I wrote the book that I needed when I was going through my rumble strip. It's the book I wish I had had when I was coming of age, winging it about my future aspirations. I've seen many creative friends forfeit personal life goals because they believe those goals will interfere with their artistic pursuits. For anyone, the costs of dealing with infertility and pursuing treatment can be prohibitive unless you reside in one of the fifteen states that mandate some form of insurance coverage for fertility treatments. Many artists I know don't even have health insurance and live at the subsistence level, hand-to-mouth. When you factor in the average cost of raising a child (about $235,000 for a child's first seventeen years), childbearing becomes even less feasible for the creative class.

But creative people have an outlet for their difficult experiences. In my case, as it became clear that my quest to have a biological child was quixotic, I found hope in my artistic pursuits. All the energy I would have thrown into parenthood I directed towards my art. When I first started writing The Big Lie in 2011, I didn't intend to go so deeply into my personal story and I didn't know where my journey was taking me, but as a writer/friend told me about his own life seeping into his books, what I went through became "grist for the mill." When life throws you lemons... make art. 

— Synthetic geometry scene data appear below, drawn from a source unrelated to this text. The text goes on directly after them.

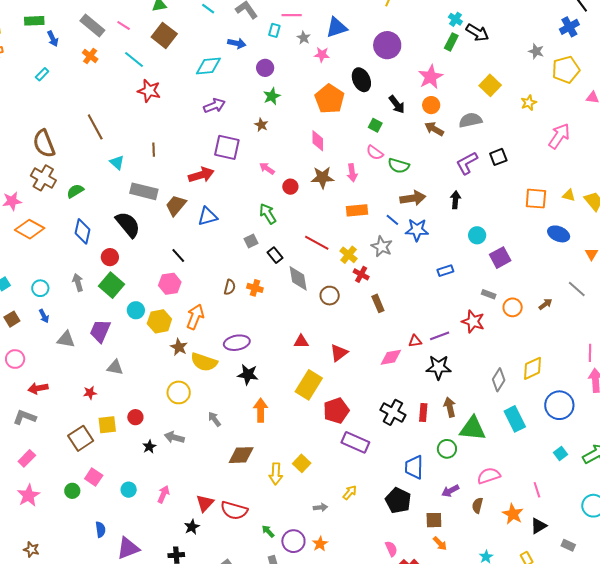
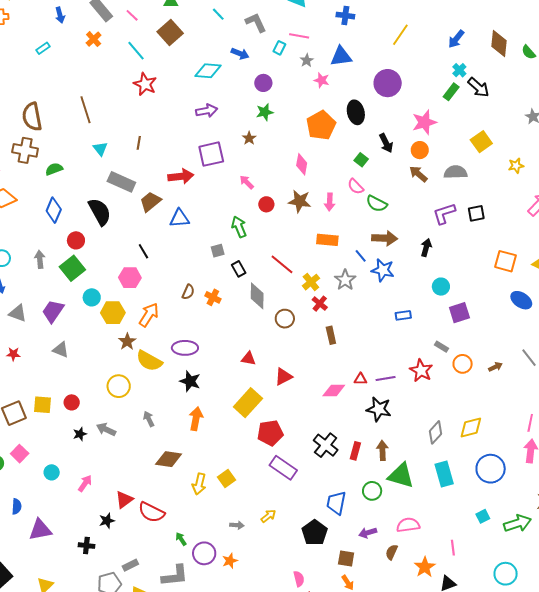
purple square: (227, 147) -> (211, 154), turned -36
brown cross: (43, 178) -> (25, 150), turned -30
red star: (90, 393) -> (13, 354), moved

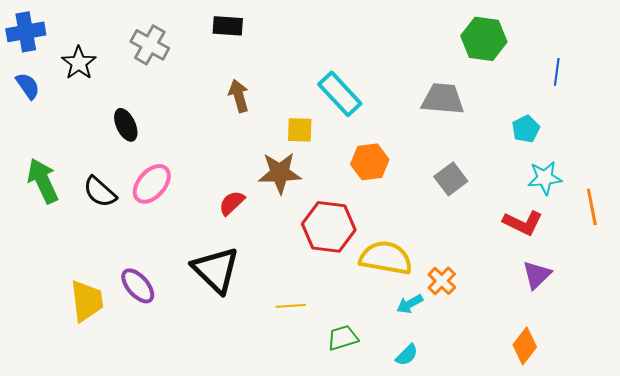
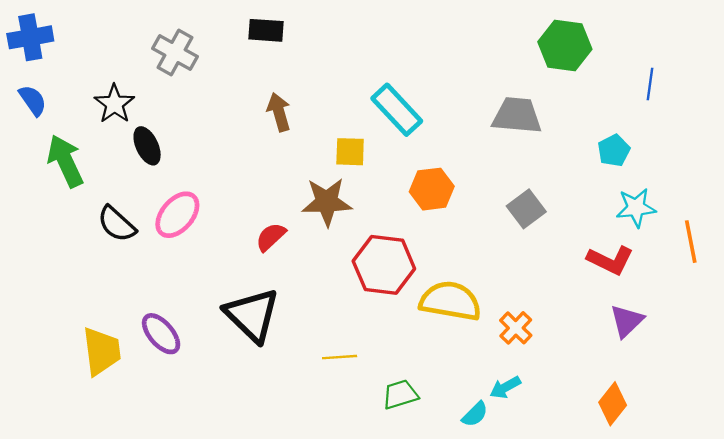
black star: (79, 63) -> (114, 104), moved
green arrow: (43, 181) -> (65, 161), moved
cyan arrow: (410, 304) -> (505, 387), moved

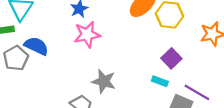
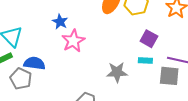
gray star: (104, 81) -> (117, 72), moved

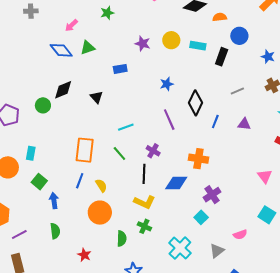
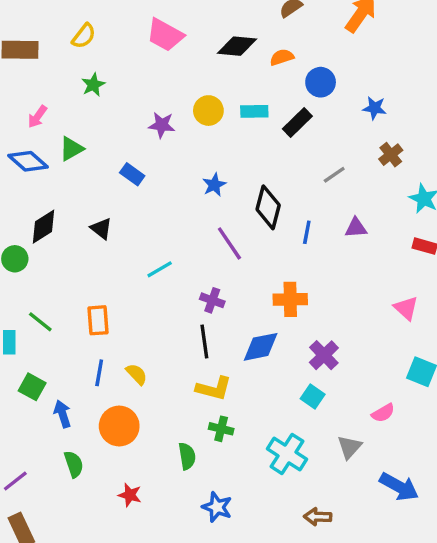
black rectangle: (222, 57) -> (297, 123), turned 36
blue rectangle: (120, 69) -> (132, 174), turned 56
orange rectangle: (85, 150) -> (98, 320), size x0.7
green line: (119, 154) -> (40, 322), moved
orange circle: (100, 213) -> (119, 426), moved

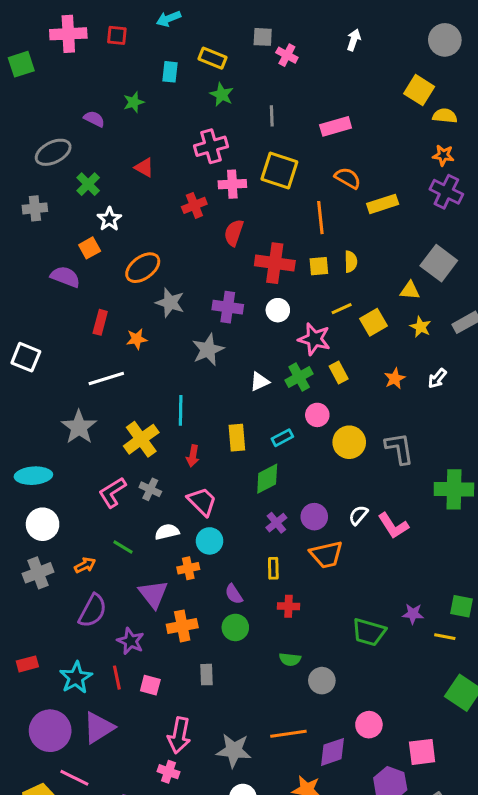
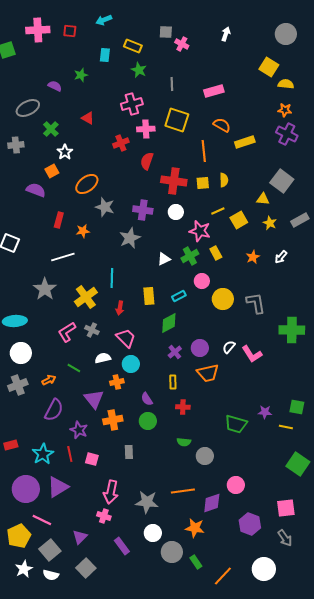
pink square: (422, 752) -> (286, 508), moved

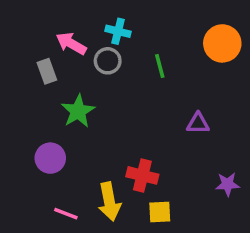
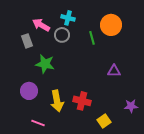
orange circle: (222, 43) -> (111, 25), moved
green star: (78, 111) -> (45, 64), turned -30
yellow arrow: (109, 202) -> (57, 101), moved
yellow square: (160, 212) -> (104, 121), moved, turned -32

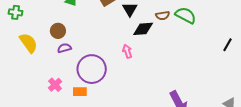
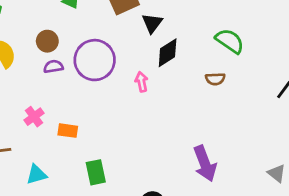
brown semicircle: (163, 15) -> (215, 79), moved
black diamond: (143, 29) -> (168, 53), turned -35
purple circle: (92, 69) -> (95, 60), moved

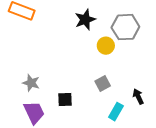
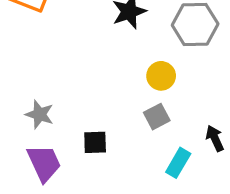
yellow circle: (106, 46) -> (161, 76), moved

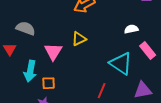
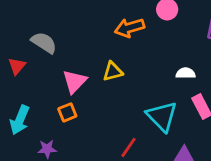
cyan arrow: (30, 71) -> (20, 120), moved
orange square: (49, 83) -> (67, 112), moved, turned -32

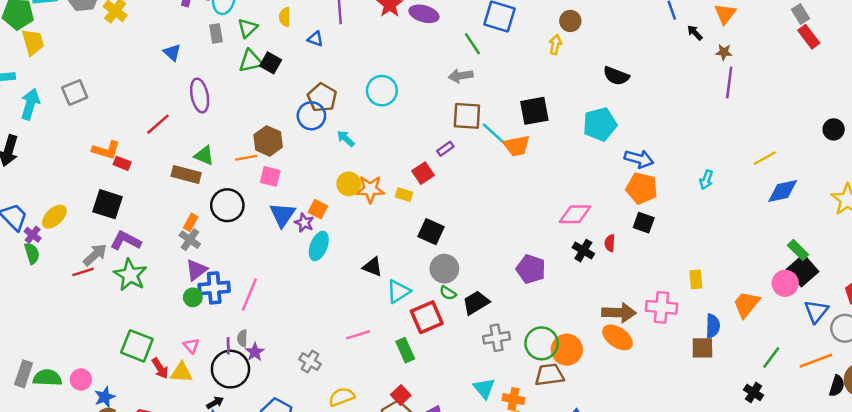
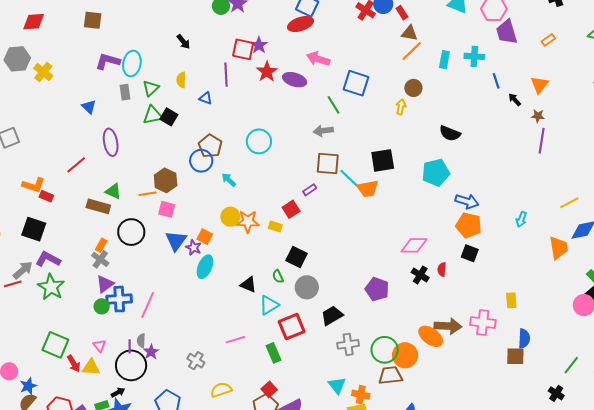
green semicircle: (448, 293) -> (278, 276), moved, turned 32
orange trapezoid: (746, 304) -> (559, 248), moved, turned 130
orange ellipse: (617, 337) -> (431, 336), moved

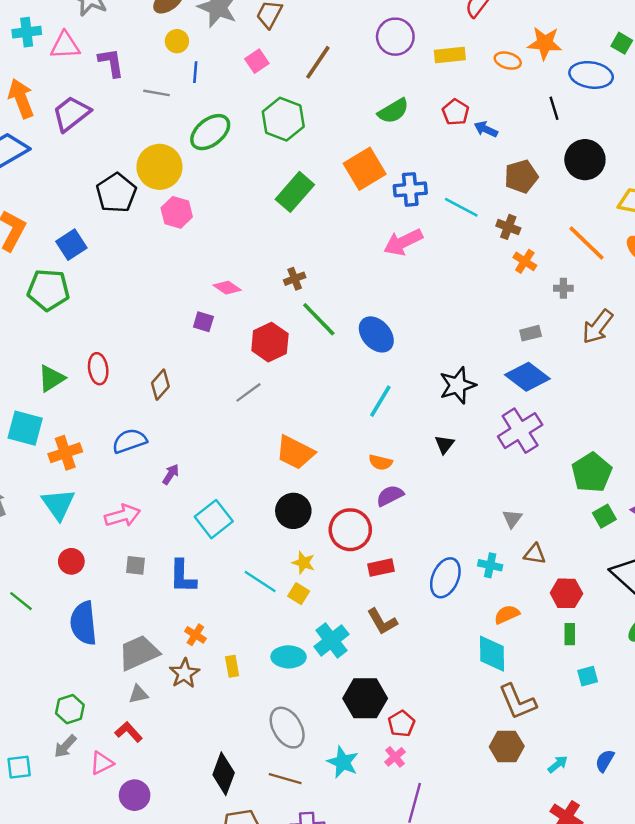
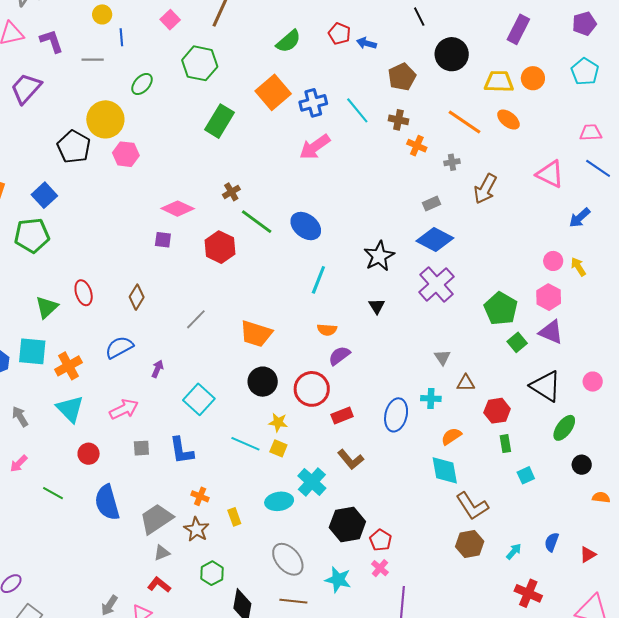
green ellipse: (210, 132) -> (142, 84), size x0.7
cyan line: (461, 207) -> (357, 110), turned 32
pink diamond: (227, 288) -> (178, 209), size x1.4
gray line: (248, 392) -> (196, 319), moved
green hexagon: (70, 709) -> (212, 573), moved

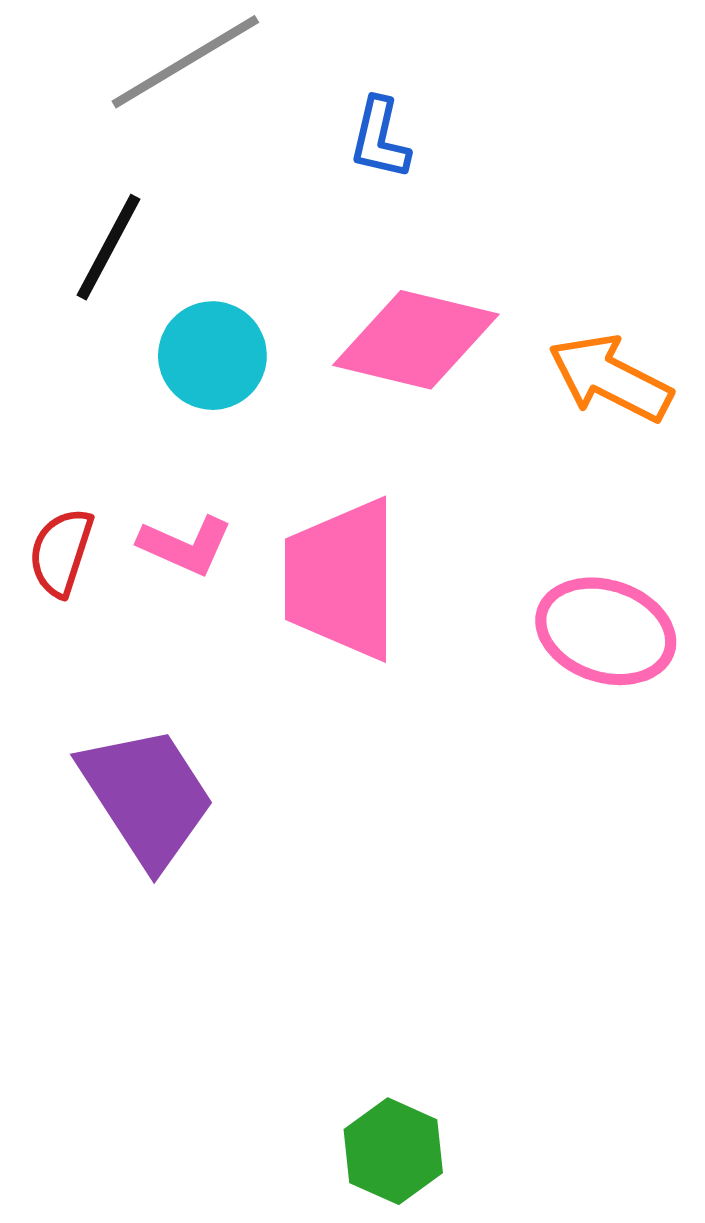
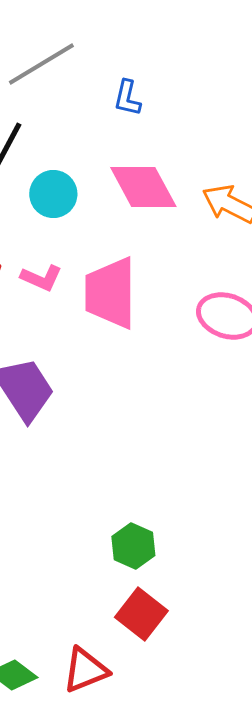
pink diamond: (416, 340) -> (143, 187), turned 48

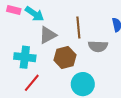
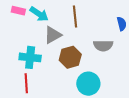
brown line: (78, 28) -> (75, 16), moved
red line: (32, 83) -> (26, 83), moved, turned -42

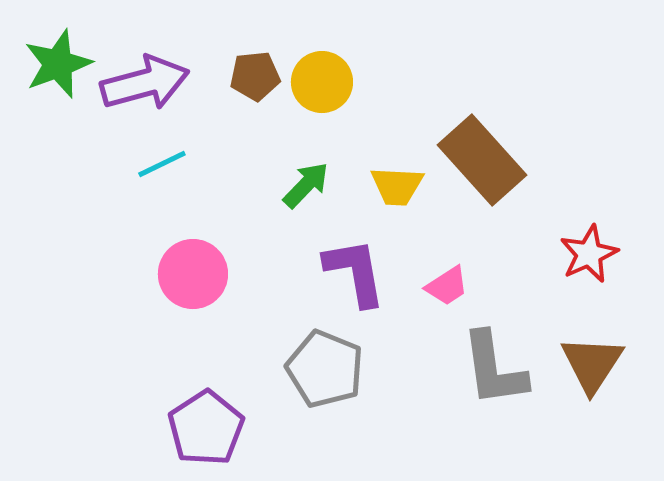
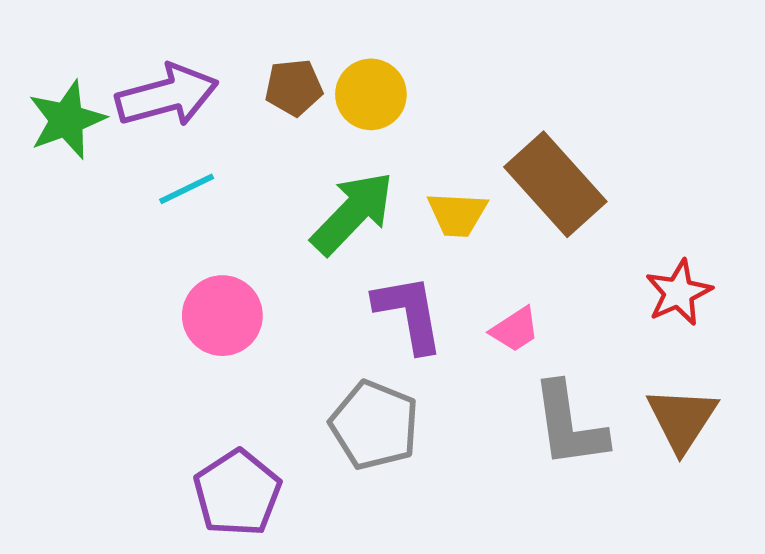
green star: (58, 64) -> (67, 120), moved
green arrow: (306, 185) -> (353, 213), size x1.6

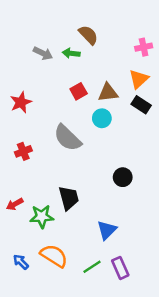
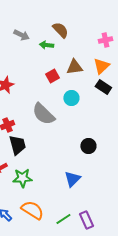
gray arrow: (43, 53) -> (21, 35), moved
brown triangle: (108, 93) -> (74, 67), moved
black trapezoid: (69, 198) -> (17, 145), moved
blue triangle: (107, 230) -> (72, 179), moved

My book is as much about the difficulties of balancing life and an artistic practice as it is about the work/life balance in general. I want people to embrace the multiplicity of ways in which people pursue parenthood (through adoption, single parenthood, queer partnerships, etc.) and moreover the different ways in which people choose to live their lives, with children or without. We are constantly pitching ourselves against the expectations and judgments of others, and this sets us up for disappointment or failure.

I wrote the book to offer what I learned from my own mistakes; to strip away the guilt women feel about abortion, miscarriage, and infertility; and to encourage debate and advocacy for better solutions. (Towards the end of the book, I list action items for the future and advice for people of different reproductive ages.) There are simple tools with which people can educate themselves about their fertilities (for instance, by checking out the resources on the American Society for Reproductive Medicine website,) and can lobby for better insurance coverage and more accessible and affordable infertility treatments (for example, through RESOLVE, the national infertility association.)

By sharing my story to connect to and offering up-to-date research and opinions, I hope I help others and inspire them to make change in their own lives. The filmmaker and my friend Lucy Walker directed the Academy Award-nominated documentary called Waste Land about catadores (recyclables pickers) who work in the largest landfill in Brazil. One of the men, Valter, talks about how every can he picks matters, everything anyone does means something, every person is important. He says, "99 is not 100, and that single one will make the difference."


Tanya Selvaratnam is a writer, an actor, a producer, and an activist. She has produced work by Chiara Clemente, Catherine Gund, Mickalene Thomas, and Carrie Mae Weems; and has performed with The Wooster Group and The Builders Association. She is also the Communications & Special Projects Officer for the Rubell Family Collection. As an activist, she has worked with the Ms. Foundation for Women, the Third Wave Foundation, the NGO Forum on Women, and the World Health Organization.